By 2015, the phrase Black Lives Matter had become the primary slogan by which the growing popular movement against the murder, violence and injustice faced by black people in the U.S. became known. The volume of its militancy and its message grew with every exposure of the daily repression to be found in the experience of blackness in post Civil Rights era America. Never more so than following the massacre of nine black men and women in Charleston, South Carolina by pro-Boer, pro-Apartheid, White Supremacist Dylann Roof. Monuments to the Confederacy and Jim Crow South came under progressive assault by dissident voices calling upon the public to rethink, and reimagine the meaning of what their preservation means. In traditionally Republican strongholds like Texas, statues of Robert E. Lee and Jefferson Davis were defaced. By the end of the year, cross-racial alliances between black and Indigenous activism became central to reclamation acts nationwide. In October, Detroit residents woke up to a bloodied bust of Christopher Columbus with a hatchet buried in his head.
 
Christopher Columbus statue on the North End waterfront, Boston. 2015. Courtesy of the Internet.

Christopher Columbus statue on the North End waterfront, Boston. 2015. Courtesy of the Internet.


 
The New Year started off with a bang, as early in January of 2016 in the U.S. Colony of Puerto Rico, independentistas altered the statues that make up the six-year-old, $987,000 Paseo de los Presidentes bordering the Puerto Rican Capital Building in San Juan. The monument depicts the nine presidents of the United States, including Barack Obama, who have visited the island nation. The eyes, stomachs, and foreheads of Herbert Hoover, Teddy Roosevelt, Harry Truman and Franklin D. Roosevelt were now painted over in blood red, and the word “Assassins” painted in front of each of them. Puerto Rican Senator, José R. Nadal Power, asserted that acts such as these were an outrage, and that “all protests and expressions must occur within the limits of legality and respect.”3

That a senator can still say such a thing when the history of Puerto Rican repression and resistance involved the Ponce Massacre of 1937, in which police murdered 19 peaceful protestors and wounded two hundred other demonstrators, boggles the mind. Or, when Puerto Rican hero Pedro Albizu Campos, the first Puerto Rican to attend Harvard Law School (joining a very short list of black firsts at the university), can be executed by slowly being experimented on and irradiated to death while incarcerated in a U.S. controlled prison in 1965. Or when the likes of Lolita Lebrón and her comrades can open fire in the U.S. House of Representatives in 1954, wounding five members of Congress. Or when the Fuerzas Armadas de Liberacion Nacional (FALN), can bomb a U.S. airbase, resulting in the destruction of eight fighter jets and multiple millions of dollars in damages. Or when targeted assassinations of Puerto Rican Nationalists were orchestrated by the FBI throughout the majority of the 20th century, and continued into the present millennium with the open murder of Filiberto Ojeda Ríos of the Macheteros in 2005. Exaggerated statements by the likes of Nadal Power are not only ridiculous but also exercises in historical amnesia.

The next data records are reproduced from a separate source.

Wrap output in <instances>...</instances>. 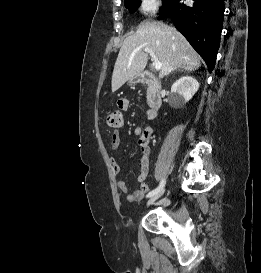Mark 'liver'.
I'll use <instances>...</instances> for the list:
<instances>
[{
	"mask_svg": "<svg viewBox=\"0 0 261 273\" xmlns=\"http://www.w3.org/2000/svg\"><path fill=\"white\" fill-rule=\"evenodd\" d=\"M145 47L161 62L160 77L177 68L194 71L201 66L199 55L180 32L161 22L146 21L123 42L112 74V92L141 75L148 61V53L143 51Z\"/></svg>",
	"mask_w": 261,
	"mask_h": 273,
	"instance_id": "1",
	"label": "liver"
}]
</instances>
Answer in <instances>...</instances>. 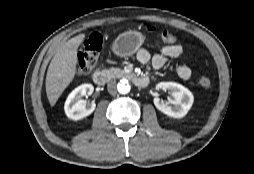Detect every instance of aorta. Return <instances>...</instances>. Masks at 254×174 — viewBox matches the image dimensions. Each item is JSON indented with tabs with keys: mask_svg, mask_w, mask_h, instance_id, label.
I'll return each mask as SVG.
<instances>
[{
	"mask_svg": "<svg viewBox=\"0 0 254 174\" xmlns=\"http://www.w3.org/2000/svg\"><path fill=\"white\" fill-rule=\"evenodd\" d=\"M130 85L128 80H121L120 83L117 85L118 92L120 94H127L130 91Z\"/></svg>",
	"mask_w": 254,
	"mask_h": 174,
	"instance_id": "obj_1",
	"label": "aorta"
}]
</instances>
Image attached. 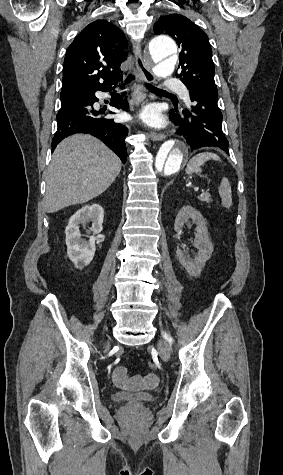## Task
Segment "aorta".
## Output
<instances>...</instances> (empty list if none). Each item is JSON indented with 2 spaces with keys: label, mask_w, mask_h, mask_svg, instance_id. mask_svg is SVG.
Here are the masks:
<instances>
[{
  "label": "aorta",
  "mask_w": 283,
  "mask_h": 475,
  "mask_svg": "<svg viewBox=\"0 0 283 475\" xmlns=\"http://www.w3.org/2000/svg\"><path fill=\"white\" fill-rule=\"evenodd\" d=\"M149 51L155 66L157 76L165 78L174 71L177 58L176 43L168 36H158L149 43ZM189 155V147L183 140L171 139L165 141L159 148L151 169L154 185L164 183L177 174Z\"/></svg>",
  "instance_id": "aorta-1"
}]
</instances>
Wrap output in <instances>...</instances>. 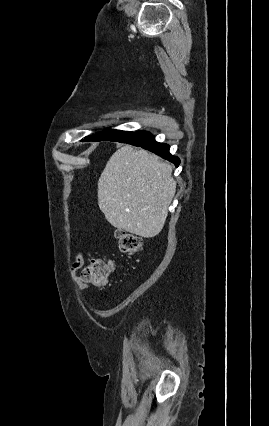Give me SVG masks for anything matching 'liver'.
<instances>
[{"label": "liver", "mask_w": 269, "mask_h": 426, "mask_svg": "<svg viewBox=\"0 0 269 426\" xmlns=\"http://www.w3.org/2000/svg\"><path fill=\"white\" fill-rule=\"evenodd\" d=\"M172 170L146 150L120 147L98 180V205L106 220L144 238L158 235L176 191Z\"/></svg>", "instance_id": "obj_1"}]
</instances>
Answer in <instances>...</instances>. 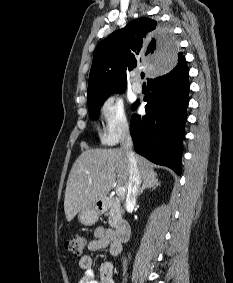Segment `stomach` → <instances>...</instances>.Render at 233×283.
<instances>
[{
    "label": "stomach",
    "mask_w": 233,
    "mask_h": 283,
    "mask_svg": "<svg viewBox=\"0 0 233 283\" xmlns=\"http://www.w3.org/2000/svg\"><path fill=\"white\" fill-rule=\"evenodd\" d=\"M100 214V210L93 204L79 211L78 219L84 225H92L97 222Z\"/></svg>",
    "instance_id": "0dacf381"
}]
</instances>
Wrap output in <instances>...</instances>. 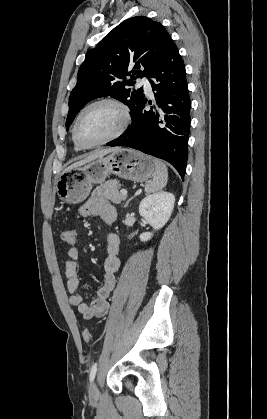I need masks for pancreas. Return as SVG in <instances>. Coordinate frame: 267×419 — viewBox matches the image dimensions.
<instances>
[{
    "mask_svg": "<svg viewBox=\"0 0 267 419\" xmlns=\"http://www.w3.org/2000/svg\"><path fill=\"white\" fill-rule=\"evenodd\" d=\"M120 186L117 180H108L96 187L92 195L108 199L115 204H120L126 198L119 192Z\"/></svg>",
    "mask_w": 267,
    "mask_h": 419,
    "instance_id": "1",
    "label": "pancreas"
}]
</instances>
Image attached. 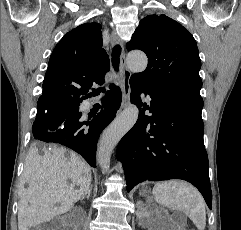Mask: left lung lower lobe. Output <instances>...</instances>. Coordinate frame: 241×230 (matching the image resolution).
<instances>
[{"label":"left lung lower lobe","instance_id":"obj_1","mask_svg":"<svg viewBox=\"0 0 241 230\" xmlns=\"http://www.w3.org/2000/svg\"><path fill=\"white\" fill-rule=\"evenodd\" d=\"M130 100L139 119L121 139L117 158L122 161L129 192L145 180L183 179L192 183L212 206L208 156L204 147L202 108L178 98L148 90L130 78ZM141 93L149 94L151 116L141 111Z\"/></svg>","mask_w":241,"mask_h":230}]
</instances>
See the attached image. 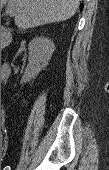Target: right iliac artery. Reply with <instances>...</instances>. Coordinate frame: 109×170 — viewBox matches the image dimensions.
Segmentation results:
<instances>
[{
  "mask_svg": "<svg viewBox=\"0 0 109 170\" xmlns=\"http://www.w3.org/2000/svg\"><path fill=\"white\" fill-rule=\"evenodd\" d=\"M4 170H11L10 166H6Z\"/></svg>",
  "mask_w": 109,
  "mask_h": 170,
  "instance_id": "obj_1",
  "label": "right iliac artery"
}]
</instances>
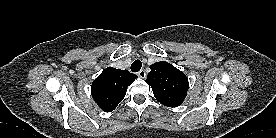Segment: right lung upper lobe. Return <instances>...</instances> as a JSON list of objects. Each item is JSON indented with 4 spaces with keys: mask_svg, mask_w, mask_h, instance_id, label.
I'll return each instance as SVG.
<instances>
[{
    "mask_svg": "<svg viewBox=\"0 0 276 138\" xmlns=\"http://www.w3.org/2000/svg\"><path fill=\"white\" fill-rule=\"evenodd\" d=\"M136 78L137 75L127 70L108 67L92 83V97L103 111L111 112L124 98L127 87Z\"/></svg>",
    "mask_w": 276,
    "mask_h": 138,
    "instance_id": "obj_1",
    "label": "right lung upper lobe"
}]
</instances>
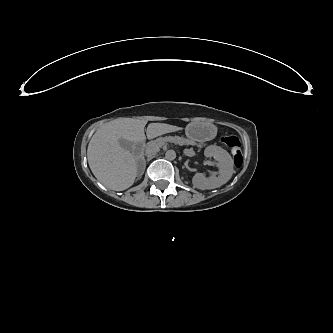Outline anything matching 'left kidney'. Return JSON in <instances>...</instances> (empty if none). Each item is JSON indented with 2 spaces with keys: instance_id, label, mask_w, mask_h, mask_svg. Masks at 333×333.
<instances>
[{
  "instance_id": "1",
  "label": "left kidney",
  "mask_w": 333,
  "mask_h": 333,
  "mask_svg": "<svg viewBox=\"0 0 333 333\" xmlns=\"http://www.w3.org/2000/svg\"><path fill=\"white\" fill-rule=\"evenodd\" d=\"M204 155L206 158H209L212 166L217 167V171L211 172L209 176L197 172L192 178L193 185L200 190H210L226 184L233 172L232 161L227 157V152L224 149L216 147L213 152L206 150ZM212 157L213 161H211Z\"/></svg>"
}]
</instances>
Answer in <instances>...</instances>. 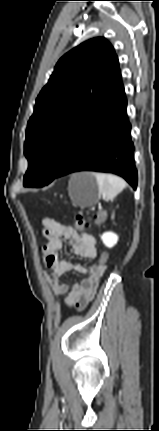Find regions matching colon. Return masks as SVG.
<instances>
[{
  "instance_id": "5ec220e1",
  "label": "colon",
  "mask_w": 159,
  "mask_h": 431,
  "mask_svg": "<svg viewBox=\"0 0 159 431\" xmlns=\"http://www.w3.org/2000/svg\"><path fill=\"white\" fill-rule=\"evenodd\" d=\"M99 218H100V214H94L92 218H87V219L76 218V226L79 230H85L89 228L92 224L98 223ZM110 254L111 253L109 250H104L103 253L100 255V259H103L105 262L110 261L111 260Z\"/></svg>"
}]
</instances>
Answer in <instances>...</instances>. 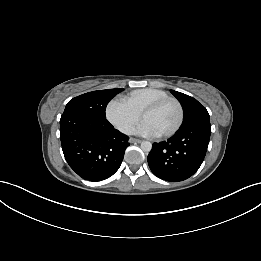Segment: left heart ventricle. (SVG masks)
I'll return each instance as SVG.
<instances>
[{"instance_id":"1","label":"left heart ventricle","mask_w":261,"mask_h":261,"mask_svg":"<svg viewBox=\"0 0 261 261\" xmlns=\"http://www.w3.org/2000/svg\"><path fill=\"white\" fill-rule=\"evenodd\" d=\"M178 116L177 106L169 102L147 113L143 120L149 122L160 134L170 130L176 124Z\"/></svg>"}]
</instances>
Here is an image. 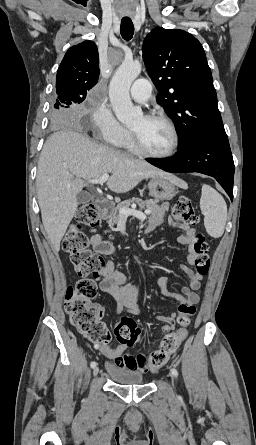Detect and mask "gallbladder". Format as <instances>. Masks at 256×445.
<instances>
[{
  "label": "gallbladder",
  "instance_id": "1",
  "mask_svg": "<svg viewBox=\"0 0 256 445\" xmlns=\"http://www.w3.org/2000/svg\"><path fill=\"white\" fill-rule=\"evenodd\" d=\"M91 196L88 192L82 191L79 192L77 195V201L78 203L84 204L87 203L88 201H90Z\"/></svg>",
  "mask_w": 256,
  "mask_h": 445
}]
</instances>
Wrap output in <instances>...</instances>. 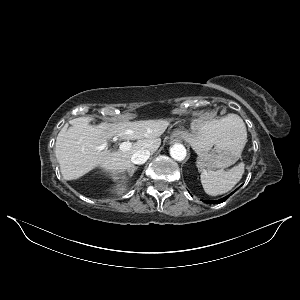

It’s only paint, not a mass terror attack. The feud between the rhetorical musings of the latest in trending sound-bytes and the quest for hegemony over popular memory continues. After all, it’s an American tradition: following the first reading of the Declaration of Independence in 1776 to the citizens of New York, George Washington and his troops, along with a frenzied mob of soldiers and New Yorkers, rushed to Bowling Green Park in Manhattan and tore down the lead statue of a horse-mounted King George III of England, later melting it down into musket balls for use in the coming Civil War with England. ‘Murica, Fuck Yeah!